> **PROBLEM DESCRIPTION**
Which lines of the entries below hold the word "Ваза"? Report each of them.

> **DATA SHOWN**
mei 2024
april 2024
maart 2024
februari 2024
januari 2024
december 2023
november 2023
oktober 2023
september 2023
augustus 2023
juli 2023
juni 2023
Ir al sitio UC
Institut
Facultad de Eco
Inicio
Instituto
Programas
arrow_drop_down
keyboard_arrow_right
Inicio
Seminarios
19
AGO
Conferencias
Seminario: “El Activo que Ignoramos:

---

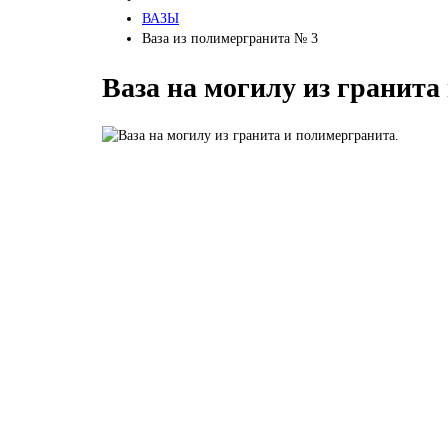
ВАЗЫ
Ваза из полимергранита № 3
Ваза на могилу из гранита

> **REPLY TO THE EXERCISE**
Ваза из полимергранита № 3
Ваза на могилу из гранита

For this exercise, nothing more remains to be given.